The report claims a 73.33% achievement of key performance indicators (KPIs), with particularly high scores in governance, responsive local government, and fostering a vibrant city.
How can the municipality claim full marks in governance and responsiveness when essential services are collapsing?
If KPIs in good governance and city vibrancy are reported as highly successful, then these achievements should be evident in residents’ daily lives. Instead, the people of eThekwini are dealing with persistent water cuts, unreliable electricity, and unmet housing needs. This disconnect is unacceptable and the high scores do not reflect the reality on the ground.
With persistent water loss figures exceeding 50% and recently implemented water cuts, the Water and Sanitation are one of the services that scored dismally. Residents deserve consistent access to water, yet Water and Sanitation blames a ‘misinterpretation’ of policy for missing their targets. This excuse reflects a deeper failure in leadership that urgently needs to be addressed.
Similar issues plague other departments, with the Electricity department citing material shortages for missed targets, Human Settlements on vehicle and contract delays and Solid Waste attributing its own shortfalls to a lack of data from external recyclers.
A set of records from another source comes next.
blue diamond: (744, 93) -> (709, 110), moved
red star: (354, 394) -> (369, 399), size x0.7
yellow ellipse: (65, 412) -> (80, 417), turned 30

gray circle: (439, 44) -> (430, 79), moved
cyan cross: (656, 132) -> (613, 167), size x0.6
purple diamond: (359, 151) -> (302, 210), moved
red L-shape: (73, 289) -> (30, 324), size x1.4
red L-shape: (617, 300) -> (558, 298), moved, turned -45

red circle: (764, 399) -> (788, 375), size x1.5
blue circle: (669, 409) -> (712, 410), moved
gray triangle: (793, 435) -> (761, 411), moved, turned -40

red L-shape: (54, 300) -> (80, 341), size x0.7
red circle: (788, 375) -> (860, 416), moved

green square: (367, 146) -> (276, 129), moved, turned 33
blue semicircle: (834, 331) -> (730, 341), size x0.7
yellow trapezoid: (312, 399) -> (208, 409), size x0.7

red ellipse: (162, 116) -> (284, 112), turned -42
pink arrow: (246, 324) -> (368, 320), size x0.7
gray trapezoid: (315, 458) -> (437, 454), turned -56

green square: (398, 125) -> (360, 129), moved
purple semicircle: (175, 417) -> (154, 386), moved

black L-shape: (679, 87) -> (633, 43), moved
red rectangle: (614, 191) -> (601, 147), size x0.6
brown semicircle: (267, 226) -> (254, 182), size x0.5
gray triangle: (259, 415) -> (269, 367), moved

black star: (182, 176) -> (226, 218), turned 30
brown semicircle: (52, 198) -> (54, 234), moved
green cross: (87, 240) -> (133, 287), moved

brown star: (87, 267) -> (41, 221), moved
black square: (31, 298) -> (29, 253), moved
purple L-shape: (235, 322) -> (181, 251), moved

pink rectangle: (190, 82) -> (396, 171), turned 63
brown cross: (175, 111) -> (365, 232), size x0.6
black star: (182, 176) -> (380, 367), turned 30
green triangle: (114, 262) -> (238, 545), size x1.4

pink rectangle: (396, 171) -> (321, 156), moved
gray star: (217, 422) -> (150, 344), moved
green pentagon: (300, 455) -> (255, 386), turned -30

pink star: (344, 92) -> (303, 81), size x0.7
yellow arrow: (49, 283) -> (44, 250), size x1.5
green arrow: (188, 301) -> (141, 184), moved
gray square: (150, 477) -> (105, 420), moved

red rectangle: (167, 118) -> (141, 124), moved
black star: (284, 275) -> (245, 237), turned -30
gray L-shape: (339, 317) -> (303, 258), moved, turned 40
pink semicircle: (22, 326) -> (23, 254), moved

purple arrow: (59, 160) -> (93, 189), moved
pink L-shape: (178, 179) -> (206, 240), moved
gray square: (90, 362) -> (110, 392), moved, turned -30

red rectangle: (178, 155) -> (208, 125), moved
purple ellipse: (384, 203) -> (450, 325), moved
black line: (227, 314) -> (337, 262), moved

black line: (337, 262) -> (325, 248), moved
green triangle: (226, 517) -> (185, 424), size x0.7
The DA rejects these justifications which do not align with principles of good governance, transparency, and accountability that are supposedly reflected in the high KPI scores.
If these KPIs for governance and city vibrancy truly reflected reality, residents would be seeing tangible results.
Residents don’t need flattering numbers on a report, they need reliable water, consistent electricity, clean streets, and dignified housing.
The DA calls on the municipality to set higher, more meaningful standards and to prioritize service delivery that actually impacts the lives of residents.